According to Rural Bank’s 2024 Australian Farmland Values report, the median price per hectare in Queensland reached a record high at $8,806 per hectare.
Mr Adcock said producers were willing to take big risks for longevity in the industry.
“We’ve always had people that have been prepared to take risks and ride through the cycles of the industry,” he said.
“The mum and dad market and the neighbour-to-neighbour market is going to remain strong because if people can get funding, they will continue to grow their business.”
The regions with the highest levels of rural debt were the Western Downs and Central Highlands, Southern Coastal Curtis to Moreton, and Eastern Darling Downs.
Debt ‘is not a bad thing’
The Queensland rural debt survey is conducted by QRIDA every two years due to legislative requirements under the Rural and Regional Adjustment Act 1994 (Qld).
The debt data was taken from major lenders across the state and analysed by the Queensland government’s Statistician’s Office and QRIDA.
QRIDA itself is a lender — the state government body distributes financial assistance programs including loans, grants and rebates to primary producers and agricultural organisations.

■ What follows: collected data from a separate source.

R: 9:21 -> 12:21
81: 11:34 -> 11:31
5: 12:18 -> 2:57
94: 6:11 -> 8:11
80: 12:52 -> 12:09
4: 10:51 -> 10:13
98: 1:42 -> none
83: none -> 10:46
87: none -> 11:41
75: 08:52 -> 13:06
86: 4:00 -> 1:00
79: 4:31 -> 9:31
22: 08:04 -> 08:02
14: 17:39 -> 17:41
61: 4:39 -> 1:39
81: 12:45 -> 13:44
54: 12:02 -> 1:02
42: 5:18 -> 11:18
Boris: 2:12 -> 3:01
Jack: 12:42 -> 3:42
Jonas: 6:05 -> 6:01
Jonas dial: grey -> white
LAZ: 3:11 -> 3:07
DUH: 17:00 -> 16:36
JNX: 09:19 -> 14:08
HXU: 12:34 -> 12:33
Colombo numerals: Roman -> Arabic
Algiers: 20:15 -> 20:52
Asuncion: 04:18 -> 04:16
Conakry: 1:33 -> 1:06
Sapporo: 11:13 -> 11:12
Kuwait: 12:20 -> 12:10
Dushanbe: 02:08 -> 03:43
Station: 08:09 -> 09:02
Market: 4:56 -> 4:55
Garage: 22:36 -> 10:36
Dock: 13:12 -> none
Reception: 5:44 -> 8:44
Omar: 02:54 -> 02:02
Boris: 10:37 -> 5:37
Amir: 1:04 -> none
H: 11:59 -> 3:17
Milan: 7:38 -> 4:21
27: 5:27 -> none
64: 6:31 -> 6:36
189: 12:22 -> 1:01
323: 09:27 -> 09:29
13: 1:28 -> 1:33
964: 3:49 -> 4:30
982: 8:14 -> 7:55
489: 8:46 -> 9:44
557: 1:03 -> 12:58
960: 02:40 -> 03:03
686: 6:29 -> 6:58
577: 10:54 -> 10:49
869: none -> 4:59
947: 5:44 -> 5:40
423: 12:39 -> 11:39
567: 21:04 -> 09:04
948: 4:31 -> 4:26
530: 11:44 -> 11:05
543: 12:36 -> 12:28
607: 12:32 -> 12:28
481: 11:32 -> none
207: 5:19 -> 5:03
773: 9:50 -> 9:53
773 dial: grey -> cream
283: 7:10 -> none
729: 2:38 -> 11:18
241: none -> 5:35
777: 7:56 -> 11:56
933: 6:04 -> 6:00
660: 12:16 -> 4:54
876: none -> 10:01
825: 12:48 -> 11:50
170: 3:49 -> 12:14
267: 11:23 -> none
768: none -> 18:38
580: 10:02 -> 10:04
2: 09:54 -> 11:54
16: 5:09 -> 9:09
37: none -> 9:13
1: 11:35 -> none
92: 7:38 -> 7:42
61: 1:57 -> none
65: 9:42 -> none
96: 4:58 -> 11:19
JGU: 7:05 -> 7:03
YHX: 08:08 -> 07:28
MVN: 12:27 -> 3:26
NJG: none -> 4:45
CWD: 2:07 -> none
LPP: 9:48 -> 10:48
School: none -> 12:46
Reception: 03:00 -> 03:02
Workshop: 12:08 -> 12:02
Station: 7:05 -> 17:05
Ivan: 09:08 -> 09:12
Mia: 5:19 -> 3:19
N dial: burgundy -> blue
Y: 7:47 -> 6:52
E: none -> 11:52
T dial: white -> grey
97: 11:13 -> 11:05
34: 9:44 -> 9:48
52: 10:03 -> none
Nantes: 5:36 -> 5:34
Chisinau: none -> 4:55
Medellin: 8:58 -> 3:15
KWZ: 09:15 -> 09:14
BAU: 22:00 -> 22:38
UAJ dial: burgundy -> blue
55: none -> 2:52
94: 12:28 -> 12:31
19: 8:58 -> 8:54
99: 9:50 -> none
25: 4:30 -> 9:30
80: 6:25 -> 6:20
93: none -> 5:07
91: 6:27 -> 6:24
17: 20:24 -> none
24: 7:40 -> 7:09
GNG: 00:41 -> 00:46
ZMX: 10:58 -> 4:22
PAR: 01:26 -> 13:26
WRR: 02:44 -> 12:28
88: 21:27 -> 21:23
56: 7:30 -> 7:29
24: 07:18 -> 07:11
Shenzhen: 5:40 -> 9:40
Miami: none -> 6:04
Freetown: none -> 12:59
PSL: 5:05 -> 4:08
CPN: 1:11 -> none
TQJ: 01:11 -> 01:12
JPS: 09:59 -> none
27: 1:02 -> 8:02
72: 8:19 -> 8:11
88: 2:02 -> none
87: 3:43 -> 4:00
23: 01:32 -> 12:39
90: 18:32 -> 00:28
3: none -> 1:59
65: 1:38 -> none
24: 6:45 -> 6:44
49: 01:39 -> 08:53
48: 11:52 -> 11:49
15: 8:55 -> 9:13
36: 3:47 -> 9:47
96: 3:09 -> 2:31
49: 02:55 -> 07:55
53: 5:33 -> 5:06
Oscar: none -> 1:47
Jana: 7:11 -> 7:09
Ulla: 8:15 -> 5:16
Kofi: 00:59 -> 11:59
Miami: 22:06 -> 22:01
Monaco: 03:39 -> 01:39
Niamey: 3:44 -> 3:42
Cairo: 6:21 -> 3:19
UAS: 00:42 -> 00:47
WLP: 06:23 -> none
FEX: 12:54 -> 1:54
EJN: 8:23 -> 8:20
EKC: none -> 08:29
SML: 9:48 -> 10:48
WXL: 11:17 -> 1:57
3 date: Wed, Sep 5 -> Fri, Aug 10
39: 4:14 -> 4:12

But while debt is generally seen as a negative, Mr Gillespie said it was a sign that businesses were investing in infrastructure, equipment and new properties to increase their production.
“Debt is not a bad thing. It can be quite good, providing it’s done effectively,” he said.
“The agricultural industries in Queensland are doing relatively well in respect to the debt level.”
Meanwhile, the cotton and sugar industries recorded the largest decreases in debt, with reductions due to improved crop yields and prices.
The cotton industry paid down $219 million and sugar $178 million in two years.
High-quality debt
While there are fewer borrowers than two years ago, the average debt per borrower has risen to $1.75 million.
Not all debt is equal, according to Mr Gillespie, and in the report debt is graded on its quality.
A and B+ grades mean the businesses borrowing the money are viable, have good equity, and have a good return on their investments.
“Lending institutions see that as a quality borrower and it’s a lower risk,” he said.
“We’re looking at 96.35 per cent of the debt that the lending institution sees are pretty secure risk.”
Two factors have improved debt quality in Queensland: higher land prices, resulting in higher asset values, and the value of the products grown and raised by farmers has increased.
Mr Gillespie said the value of agricultural products in Queensland had risen by about 20 per cent in the past few years.
“That is reflected on the ability of the business to service that debt,” he said.
What could change the quality of debt in Queensland is a decrease in the value of agricultural products, and climatic conditions.
“Productivity in the agribusiness sector is linked directly to climate, be it floods, fire or droughts,” Mr Gillespie said.
The next survey is scheduled for December 2025.